When he was growing up in Mexico, Federico “Fred” Chow of Sugar Land could not remember meeting another child his age who wasn’t Catholic, other than at the Baptist church he and his family attended.

“One day I asked my grandmother, ‘Why are we Baptists?’” he recalled.

His grandmother Margarita Pangtay Chow told him about how his great-grandfather owned a mine in northern Mexico until the time of the Mexican Revolution. When Pancho Villa and his forces began to stir up animosity toward Chinese immigrants in Mexico, Chow’s great-grandfather Alajandro Pangtay moved his family back to Canton, China.

“Going to school there, the missionaries were very nice to me,” Chow’s grandmother told him. “They taught me good things.

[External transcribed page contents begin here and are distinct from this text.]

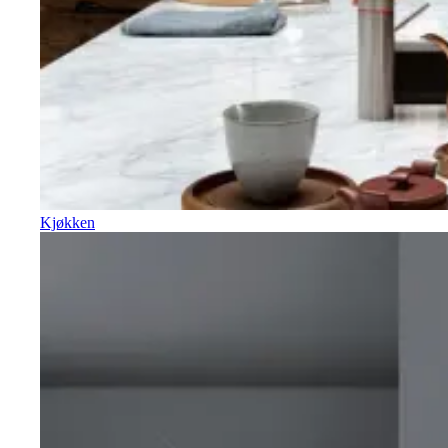
Kjøkken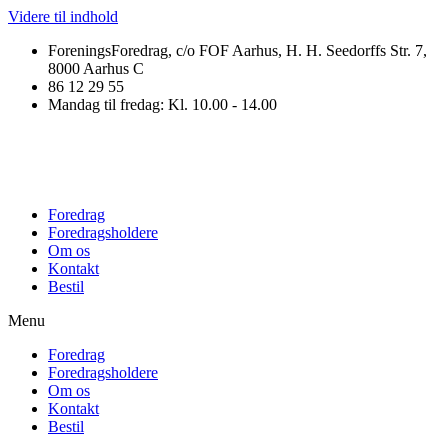
Videre til indhold
ForeningsForedrag, c/o FOF Aarhus, H. H. Seedorffs Str. 7,
8000 Aarhus C
86 12 29 55
Mandag til fredag: Kl. 10.00 - 14.00
Foredrag
Foredragsholdere
Om os
Kontakt
Bestil
Menu
Foredrag
Foredragsholdere
Om os
Kontakt
Bestil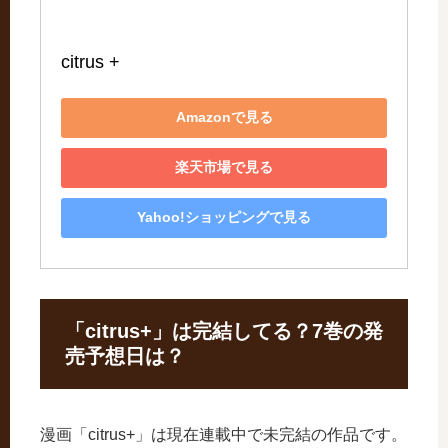
citrus +
Amazonで見る
楽天市場で見る
Yahoo!ショッピングで見る
「citrus+」は完結してる？7巻の発
売予想日は？
漫画「citrus+」は現在連載中で未完結の作品です。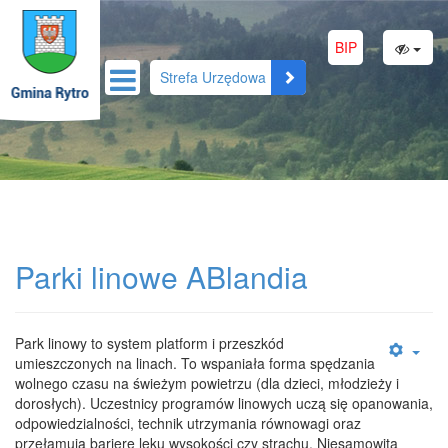
RSS
BIP
Strefa Urzędowa
Parki linowe ABlandia
Park linowy to system platform i przeszkód
umieszczonych na linach. To wspaniała forma spędzania
wolnego czasu na świeżym powietrzu (dla dzieci, młodzieży i
dorosłych). Uczestnicy programów linowych uczą się opanowania,
odpowiedzialności, technik utrzymania równowagi oraz
przełamują barierę leku wysokości czy strachu. Niesamowita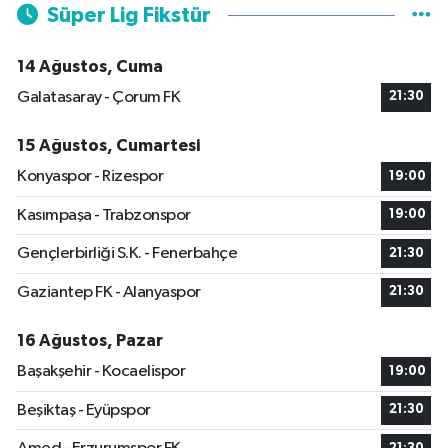
Süper Lig Fikstür
14 Ağustos, Cuma
Galatasaray - Çorum FK
21:30
15 Ağustos, Cumartesi
Konyaspor - Rizespor
19:00
Kasımpaşa - Trabzonspor
19:00
Gençlerbirliği S.K. - Fenerbahçe
21:30
Gaziantep FK - Alanyaspor
21:30
16 Ağustos, Pazar
Başakşehir - Kocaelispor
19:00
Beşiktaş - Eyüpspor
21:30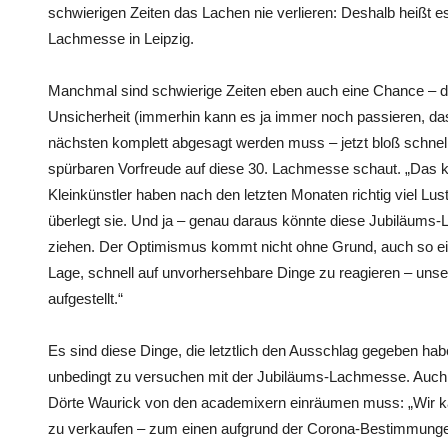
schwierigen Zeiten das Lachen nie verlieren: Deshalb heißt e
Lachmesse in Leipzig.
Manchmal sind schwierige Zeiten eben auch eine Chance – dies
Unsicherheit (immerhin kann es ja immer noch passieren, d
nächsten komplett abgesagt werden muss – jetzt bloß schnell 
spürbaren Vorfreude auf diese 30. Lachmesse schaut. „Das k
Kleinkünstler haben nach den letzten Monaten richtig viel Lus
überlegt sie. Und ja – genau daraus könnte diese Jubiläums-L
ziehen. Der Optimismus kommt nicht ohne Grund, auch so eine
Lage, schnell auf unvorhersehbare Dinge zu reagieren – unser
aufgestellt.“
Es sind diese Dinge, die letztlich den Ausschlag gegeben ha
unbedingt zu versuchen mit der Jubiläums-Lachmesse. Auch w
Dörte Waurick von den academixern einräumen muss: „Wir kal
zu verkaufen – zum einen aufgrund der Corona-Bestimmunge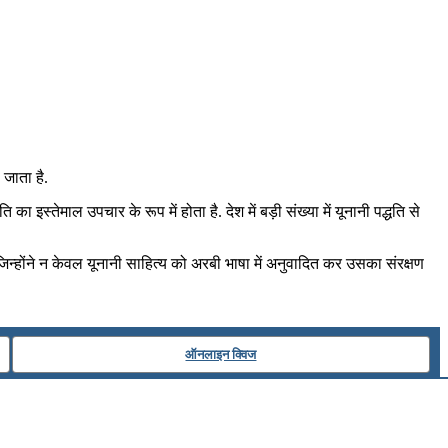
जाता है.
 इस्तेमाल उपचार के रूप में होता है. देश में बड़ी संख्या में यूनानी पद्धति से
 जिन्होंने न केवल यूनानी साहित्य को अरबी भाषा में अनुवादित कर उसका संरक्षण
ऑनलाइन क्विज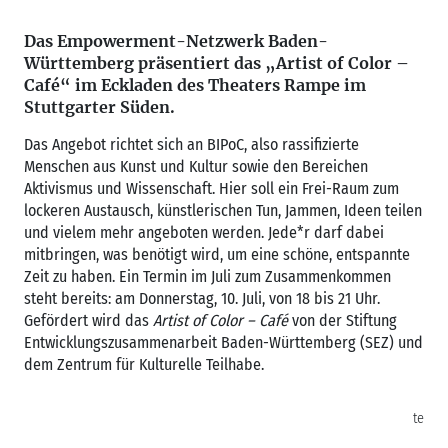
Das Empowerment-Netzwerk Baden-
Württemberg präsentiert das „Artist of Color –
Café“ im Eckladen des Theaters Rampe im
Stuttgarter Süden.
Das Angebot richtet sich an BIPoC, also rassifizierte
Menschen aus Kunst und Kultur sowie den Bereichen
Aktivismus und Wissenschaft. Hier soll ein Frei-Raum zum
lockeren Austausch, künstlerischen Tun, Jammen, Ideen teilen
und vielem mehr angeboten werden. Jede*r darf dabei
mitbringen, was benötigt wird, um eine schöne, entspannte
Zeit zu haben. Ein Termin im Juli zum Zusammenkommen
steht bereits: am Donnerstag, 10. Juli, von 18 bis 21 Uhr.
Gefördert wird das
Artist of Color – Café
von der Stiftung
Entwicklungszusammenarbeit Baden-Württemberg (SEZ) und
dem Zentrum für Kulturelle Teilhabe.
te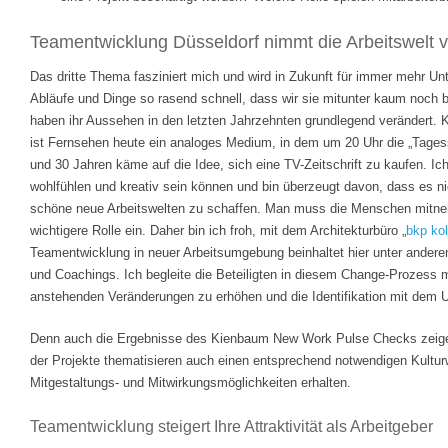
Teamentwicklung Düsseldorf nimmt die Arbeitswelt v
Das dritte Thema fasziniert mich und wird in Zukunft für immer mehr Un
Abläufe und Dinge so rasend schnell, dass wir sie mitunter kaum noch 
haben ihr Aussehen in den letzten Jahrzehnten grundlegend verändert. 
ist Fernsehen heute ein analoges Medium, in dem um 20 Uhr die „Tages
und 30 Jahren käme auf die Idee, sich eine TV-Zeitschrift zu kaufen. I
wohlfühlen und kreativ sein können und bin überzeugt davon, dass es ni
schöne neue Arbeitswelten zu schaffen. Man muss die Menschen mitne
wichtigere Rolle ein. Daher bin ich froh, mit dem Architekturbüro „
bkp ko
Teamentwicklung in neuer Arbeitsumgebung beinhaltet hier unter andere
und Coachings. Ich begleite die Beteiligten in diesem Change-Prozess mi
anstehenden Veränderungen zu erhöhen und die Identifikation mit dem 
Denn auch die Ergebnisse des Kienbaum New Work Pulse Checks zeigen
der Projekte thematisieren auch einen entsprechend notwendigen Kultur
Mitgestaltungs- und Mitwirkungsmöglichkeiten erhalten.
Teamentwicklung steigert Ihre Attraktivität als Arbeitgeber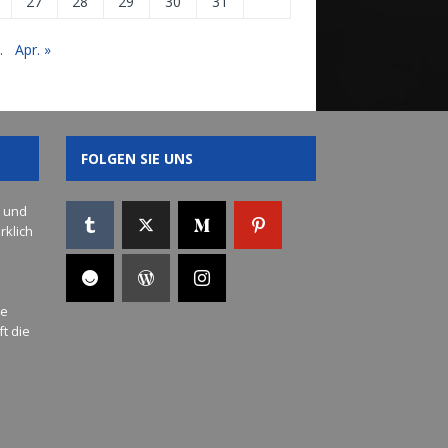
27
28
29
30
31
.
Apr. »
FOLGEN SIE UNS
s und
rklich
ue
t die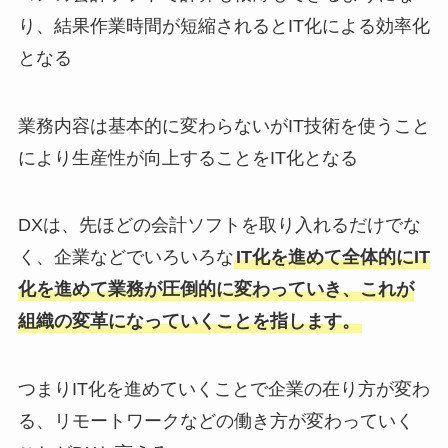
り、結果作業時間が短縮されるとIT化による効率化
となる
業務内容は基本的に変わらないがIT技術を使うこと
により生産性が向上することをIT化となる
DXは、先ほどの会計ソフトを取り入れるだけでな
く、企業などでいろいろな
IT化を進めて全体的にIT
化を進めて業務が圧倒的に変わっていき、これが
組織の変革になっていくことを指します。
つまりIT化を進めていくことで企業の在り方が変わ
る、リモートワークなどの働き方が変わっていく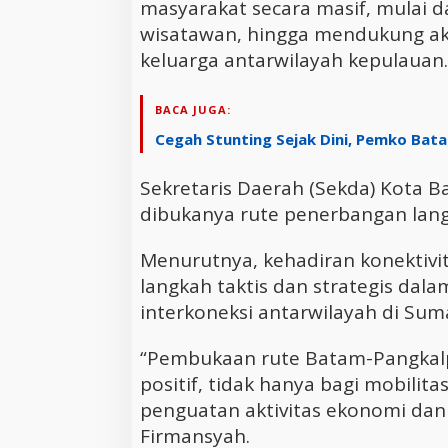
masyarakat secara masif, mulai d
wisatawan, hingga mendukung ak
keluarga antarwilayah kepulauan.
BACA JUGA:
Cegah Stunting Sejak Dini, Pemko Ba
Sekretaris Daerah (Sekda) Kota 
dibukanya rute penerbangan lang
Menurutnya, kehadiran konektivit
langkah taktis dan strategis d
interkoneksi antarwilayah di Sum
“Pembukaan rute Batam-Pangkal
positif, tidak hanya bagi mobilita
penguatan aktivitas ekonomi dan i
Firmansyah.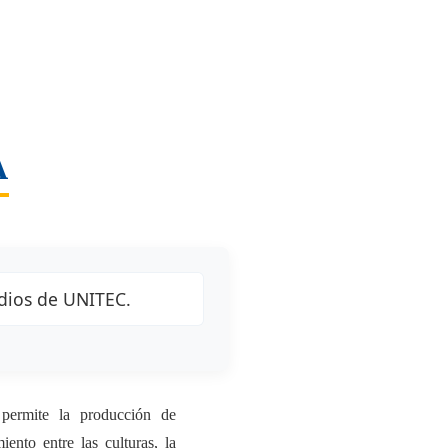
A
udios de UNITEC.
ermite la producción de
ento entre las culturas, la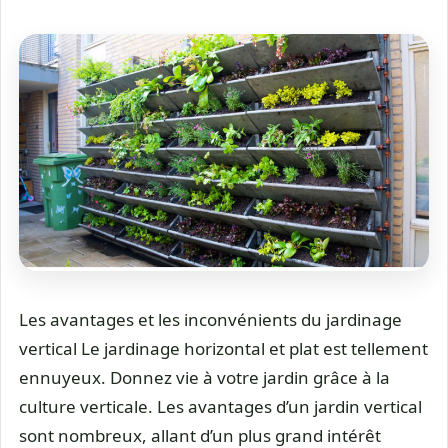
Les avantages et les inconvénients du jardinage
vertical Le jardinage horizontal et plat est tellement
ennuyeux. Donnez vie à votre jardin grâce à la
culture verticale. Les avantages d’un jardin vertical
sont nombreux, allant d’un plus grand intérêt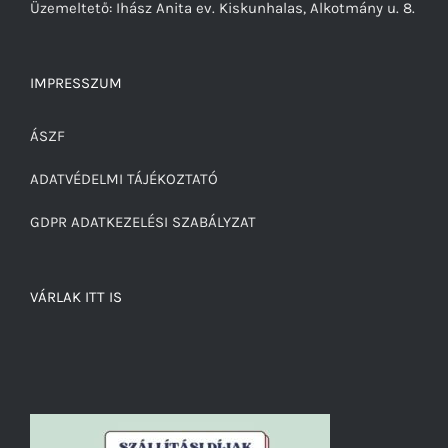
Üzemeltető: Ihász Anita ev. Kiskunhalas, Alkotmány u. 8.
IMPRESSZUM
ÁSZF
ADATVÉDELMI TÁJÉKOZTATÓ
GDPR ADATKEZELÉSI SZABÁLYZAT
VÁRLAK ITT IS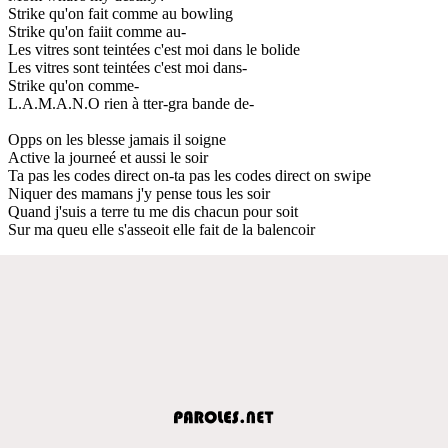
Strike qu'on fait comme au bowling
Strike qu'on faiit comme au-
Les vitres sont teintées c'est moi dans le bolide
Les vitres sont teintées c'est moi dans-
Strike qu'on comme-
L.A.M.A.N.O rien à tter-gra bande de-
Opps on les blesse jamais il soigne
Active la journeé et aussi le soir
Ta pas les codes direct on-ta pas les codes direct on swipe
Niquer des mamans j'y pense tous les soir
Quand j'suis a terre tu me dis chacun pour soit
Sur ma queu elle s'asseoit elle fait de la balencoir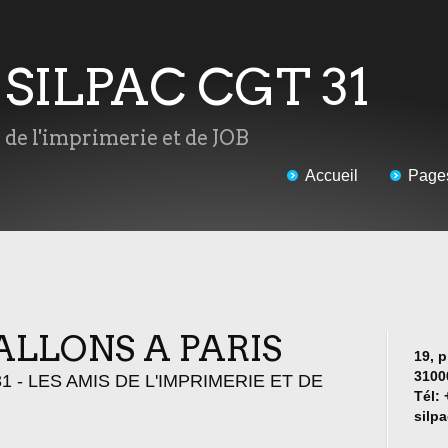
u SILPAC CGT 31
s de l'imprimerie et de JOB
Accueil
Page
, ALLONS A PARIS
19, p
3100
31 - LES AMIS DE L'IMPRIMERIE ET DE
Tél: 
silp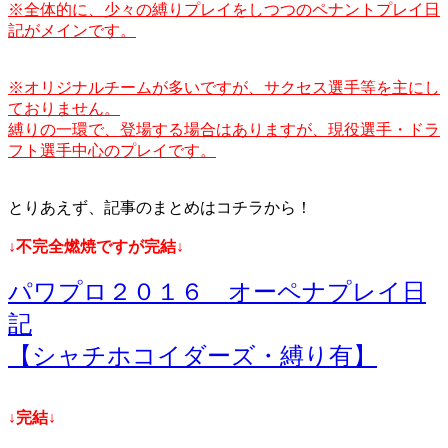
※全体的に、少々の縛りプレイをしつつのペナントプレイ日
記がメインです。
※オリジナルチームが多いですが、サクセス選手等を主にし
ておりません。
縛りの一環で、登場する場合はありますが、現役選手・ドラ
フト選手中心のプレイです。
とりあえず、記事のまとめはコチラから！
↓不完全燃焼ですが完結↓
パワプロ２０１６ オーペナプレイ日
記
【シャチホコイダーズ・縛り有】
↓完結↓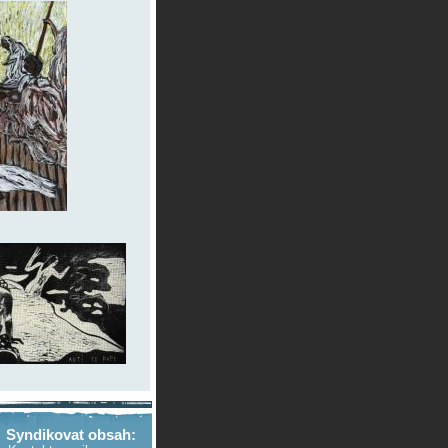
Syndikovat obsah: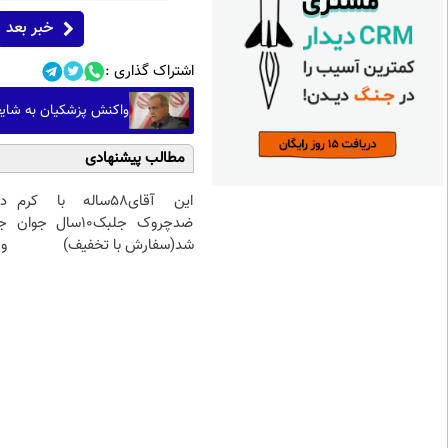
خبر بعد
اشتراک گذاری :
واکنش پزشکیان به شایع
مطالب پیشنهادی
این آقای58ساله با کرم
د
ضدچروک جلبک10سال جوان
ج
شد(سفارش با تخفیف)
و 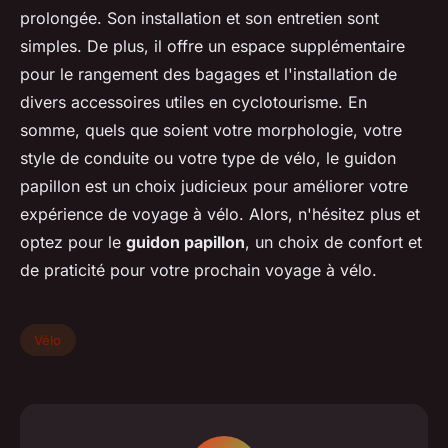
prolongée. Son installation et son entretien sont
simples. De plus, il offre un espace supplémentaire
pour le rangement des bagages et l'installation de
divers accessoires utiles en cyclotourisme. En
somme, quels que soient votre morphologie, votre
style de conduite ou votre type de vélo, le guidon
papillon est un choix judicieux pour améliorer votre
expérience de voyage à vélo. Alors, n'hésitez plus et
optez pour le
guidon papillon
, un choix de confort et
de praticité pour votre prochain voyage à vélo.
Vélo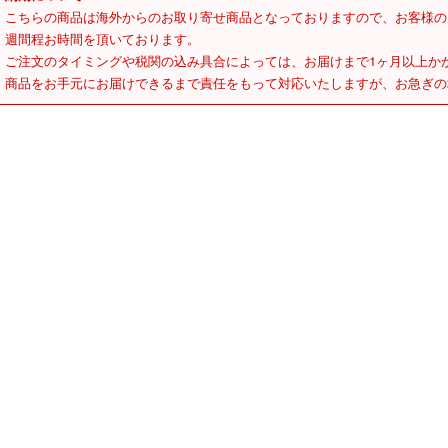
こちらの商品は海外からのお取り寄せ商品となっておりますので、お客様の
週間程お時間を頂いております。
ご注文のタイミングや税関の込み具合によっては、お届けまで1ヶ月以上か
商品をお手元にお届けできるまで責任をもって対応いたしますが、お急ぎの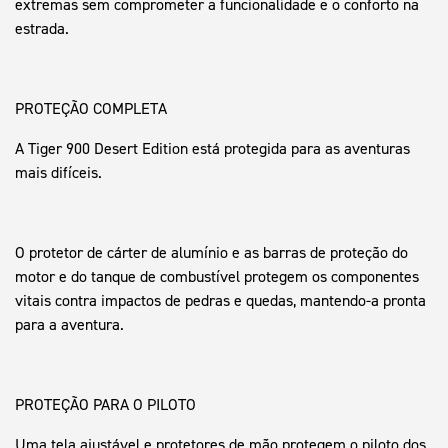
extremas sem comprometer a funcionalidade e o conforto na
estrada.
PROTEÇÃO COMPLETA
A Tiger 900 Desert Edition está protegida para as aventuras
mais difíceis.
O protetor de cárter de alumínio e as barras de proteção do
motor e do tanque de combustível protegem os componentes
vitais contra impactos de pedras e quedas, mantendo-a pronta
para a aventura.
PROTEÇÃO PARA O PILOTO
Uma tela ajustável e protetores de mão protegem o piloto dos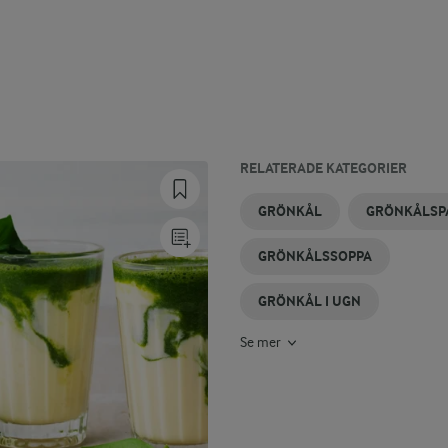
RELATERADE KATEGORIER
GRÖNKÅLSPESTO
MJÖLKDRYCKER
SOMMARDRYCK
KOKOSDRYCK
STUVAD
DRYCK
GRÖNKÅL
GRÖNKÅLSP
GRÖNKÅL
GRÖNKÅLSSOPPA
GRÖNKÅL I UGN
Se mer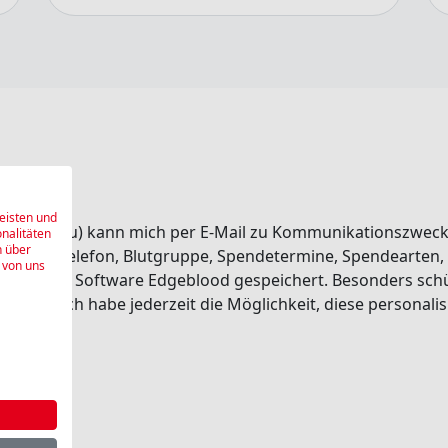
eisten und
dort Aarau) kann mich per E-Mail zu Kommunikationszwec
onalitäten
n über
 E-Mail, Telefon, Blutgruppe, Spendetermine, Spendearten
 von uns
 internen Software Edgeblood gespeichert. Besonders sch
eriert. Ich habe jederzeit die Möglichkeit, diese personal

They taught me about the Bible.”

Consequently, when the family eventually returned to Mexico in the 1920s, they sought out Baptist missionaries and the churches those missionaries had helped to start.

“It shows how missionaries have an impact, even if the result of their work is not seen until years later,” Chow said.

Likewise, Chow’s great-uncle and grandmother on the other side of his family were deeply influenced by a Baptist pastor and his wife in Tampico who showed them kindness and offered them protection after both of their parents died.

Impact felt across generations

The impact of Baptist missionaries and national Baptist ministers continued from one generation to the next in his family, Chow said.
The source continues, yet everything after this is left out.